──────── Provided records ────────
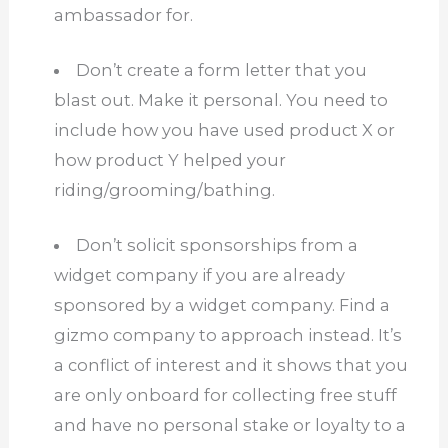
ambassador for.
Don’t create a form letter that you
blast out.
Make it personal.
You need to
include how you have used product X or
how product Y helped your
riding/grooming/bathing.
Don’t solicit sponsorships from a
widget company if you are already
sponsored by a widget company.
Find a
gizmo company to approach instead.
It’s
a conflict of interest and it shows that you
are only onboard for collecting free stuff
and have no personal stake or loyalty to a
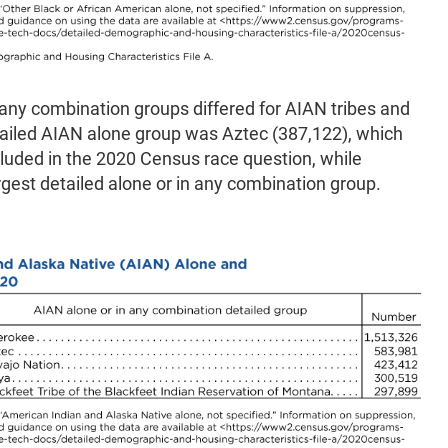
 any combination groups differed for AIAN tribes and
etailed AIAN alone group was Aztec (387,122), which
uded in the 2020 Census race question, while
rgest detailed alone or in any combination group.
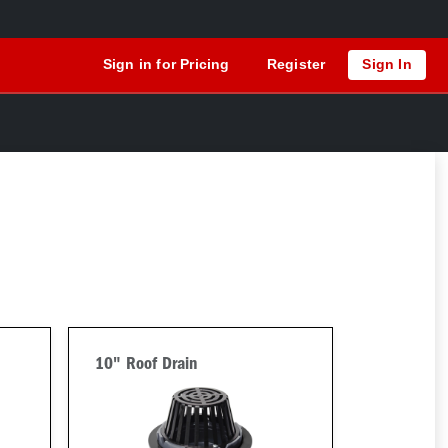
Sign in for Pricing
Register
Sign In
10" Roof Drain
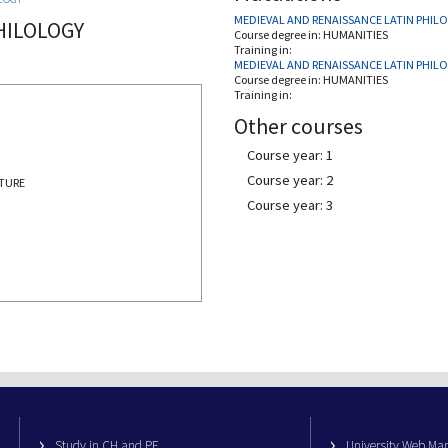
MEDIEVAL AND RENAISSANCE LATIN PHIL
HILOLOGY
Course degree in:
HUMANITIES
Training in:
MEDIEVAL AND RENAISSANCE LATIN PHIL
Course degree in:
HUMANITIES
Training in:
Other courses
Course year: 1
Course year: 2
ATURE
Course year: 3
Study in CH and PE
University Web M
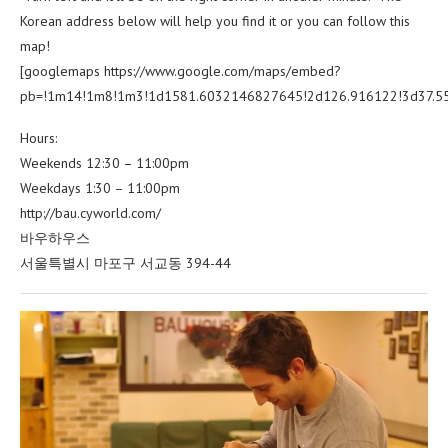
Korean address below will help you find it or you can follow this
map!
[googlemaps https://www.google.com/maps/embed?
pb=!1m14!1m8!1m3!1d1581.6032146827645!2d126.916122!3d37.5
Hours:
Weekends 12:30 – 11:00pm
Weekdays 1:30 – 11:00pm
http://bau.cyworld.com/
바우하우스
서울특별시 마포구 서교동 394-44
────────
### Instructions for the task
An exact copy of the records above is needed, with the pictures removed.

### Your response
ambassador for.
Don’t create a form letter that you
blast out.
Make it personal.
You need to
include how you have used product X or
how product Y helped your
riding/grooming/bathing.
Don’t solicit sponsorships from a
widget company if you are already
sponsored by a widget company.
Find a
gizmo company to approach instead.
It’s
a conflict of interest and it shows that you
are only onboard for collecting free stuff
and have no personal stake or loyalty to a
 any combination groups differed for AIAN tribes and
etailed AIAN alone group was Aztec (387,122), which
uded in the 2020 Census race question, while
rgest detailed alone or in any combination group.
Sign in for Pricing
Register
Sign In
10" Roof Drain
MEDIEVAL AND RENAISSANCE LATIN PHIL
HILOLOGY
Course degree in:
HUMANITIES
Training in:
MEDIEVAL AND RENAISSANCE LATIN PHIL
Course degree in:
HUMANITIES
Training in:
Other courses
Course year: 1
Course year: 2
ATURE
Course year: 3
Study in CH and PE
University Web M
Korean address below will help you find it or you can follow this
map!
[googlemaps https://www.google.com/maps/embed?
pb=!1m14!1m8!1m3!1d1581.6032146827645!2d126.916122!3d37.5
Hours:
Weekends 12:30 – 11:00pm
Weekdays 1:30 – 11:00pm
http://bau.cyworld.com/
바우하우스
서울특별시 마포구 서교동 394-44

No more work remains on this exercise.